Leider blieb ihm bei dem enormen Umfange der ihn belastenden vielseitigen Dienstgeschäfte keine Zeit zur Schriftstellerei, gegen welche er überdies eine gewisse Abneigung an den Tag legte. Es ist dies um so mehr zu bedauern, als er ein ideenreicher und speculativer Kopf war, aus dessen knappen Sätzen schon bei einer gewöhnlichen forstlichen Unterhaltung, wie ich durch jahrelangen Umgang mit ihm hinreichend in Erfahrung gebracht habe, eine unglaubliche Fülle von Anregungen – gleich Gedankenblitzen – hervorleuchtete. Voll und ganz konnte ihn freilich nicht Jeder verstehen, noch würdigen. Er verfaßte nur ein (in 1. Aufl. lithographirtes) Taschenbuch für die Forstbeamten des Herzogthums Gotha, welches – nach Art eines Kalenders – Angaben über die wichtigsten Höhenpunkte, Forstflächenverhältnisse, Reductionstafeln, Holztaxen, Haulohntarife, Kreisflächentafeln, Kubiktabellen etc. und eine Menge der werthvollsten, zum größten Theile auf eigenen Untersuchungen beruhende Notizen über statische und statistische Verhältnisse, zumal Kosten verschiedener Waldarbeiten, enthielt. Die 2. Aufl. dies vortrefflichen und handlichen Compendiums erschien (im Drucke) erst nach seinem Tode. Außerdem bildete er – nach Analogie des König’schen Verfahrens – eine besondere Methode der Holzzuwachsermittelung aus und entwarf zugehörige Zuwachstafeln, welche sich auf den Durchmesser beziehen und von der Voraussetzung ausgehen, daß das ständige Zuwachsmaß von 0,5 Zoll [551] ganz innerhalb des Umfangs liege (s.

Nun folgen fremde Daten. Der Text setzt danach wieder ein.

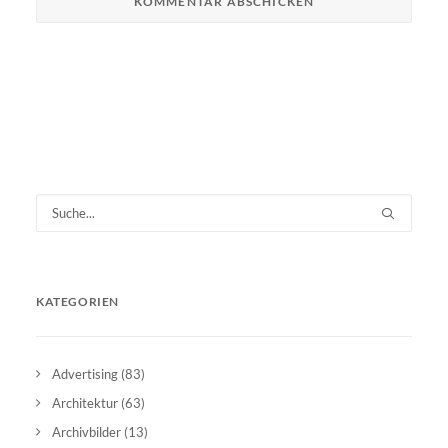
KATEGORIEN
Advertising
(83)
Architektur
(63)
Archivbilder
(13)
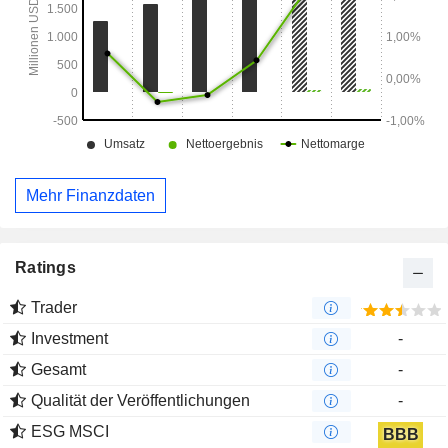
Mehr Finanzdaten
Ratings
Trader
Investment
-
Gesamt
-
Qualität der Veröffentlichungen
-
ESG MSCI
BBB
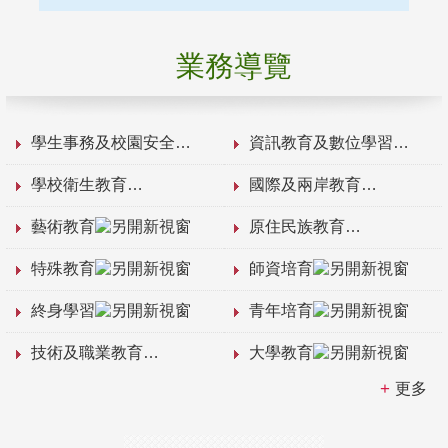
業務導覽
學生事務及校園安全
資訊教育及數位學習
學校衛生教育
國際及兩岸教育
藝術教育
原住民族教育
特殊教育
師資培育
終身學習
青年培育
技術及職業教育
大學教育
更多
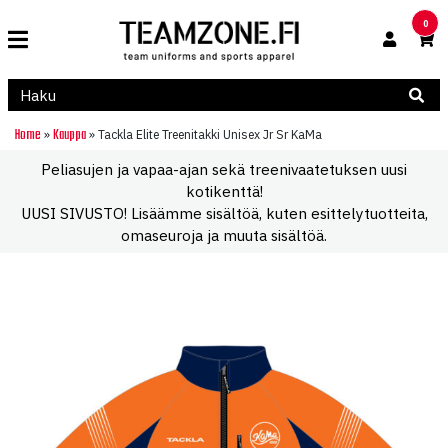
0
Home
Kauppa
»
»
Tackla Elite Treenitakki Unisex Jr Sr KaMa
Peliasujen ja vapaa-ajan sekä treenivaatetuksen uusi
kotikenttä!
UUSI SIVUSTO! Lisäämme sisältöä, kuten esittelytuotteita,
omaseuroja ja muuta sisältöä.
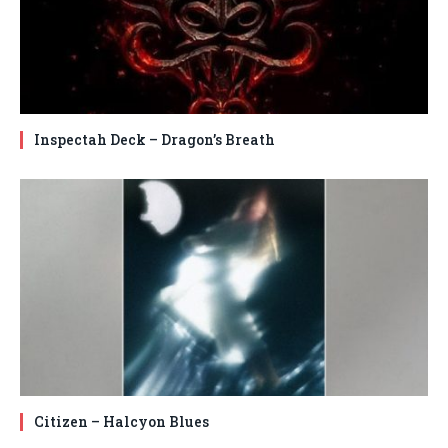
Inspectah Deck – Dragon’s Breath
Citizen – Halcyon Blues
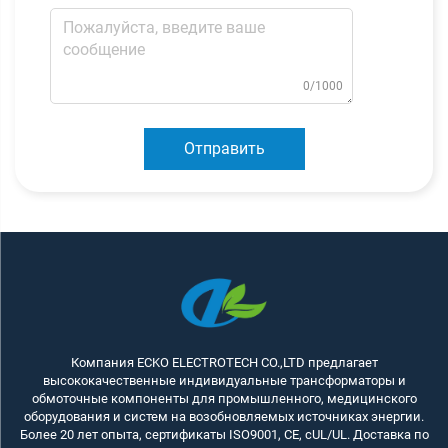
0/1000
Отправить
Компания ECKO ELECTROTECH CO.,LTD предлагает
высококачественные индивидуальные трансформаторы и
обмоточные компоненты для промышленного, медицинского
оборудования и систем на возобновляемых источниках энергии.
Более 20 лет опыта, сертификаты ISO9001, CE, cUL/UL. Доставка по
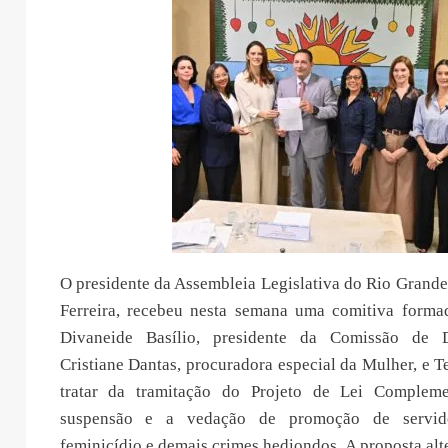
O presidente da Assembleia Legislativa do Rio Grande
Ferreira, recebeu nesta semana uma comitiva forma
Divaneide Basílio, presidente da Comissão de 
Cristiane Dantas, procuradora especial da Mulher, e T
tratar da tramitação do Projeto de Lei Complem
suspensão e a vedação de promoção de servid
feminicídio e demais crimes hediondos. A proposta alte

König’s Forstmathematik, 5. Aufl., 1864, S. 354).

Allgemeine Forst- und Jagdzeitung 1857, S. 481 (Dienstjubiläum). – Bernhardt, Geschichte des Waldeigenthums etc. III, S. 95, Bemerkung 136. – Acten des herzogl. Staatsministeriums und der vormaligen Kammer zu Gotha. – Familiennachrichten. – Eigene Kenntniß.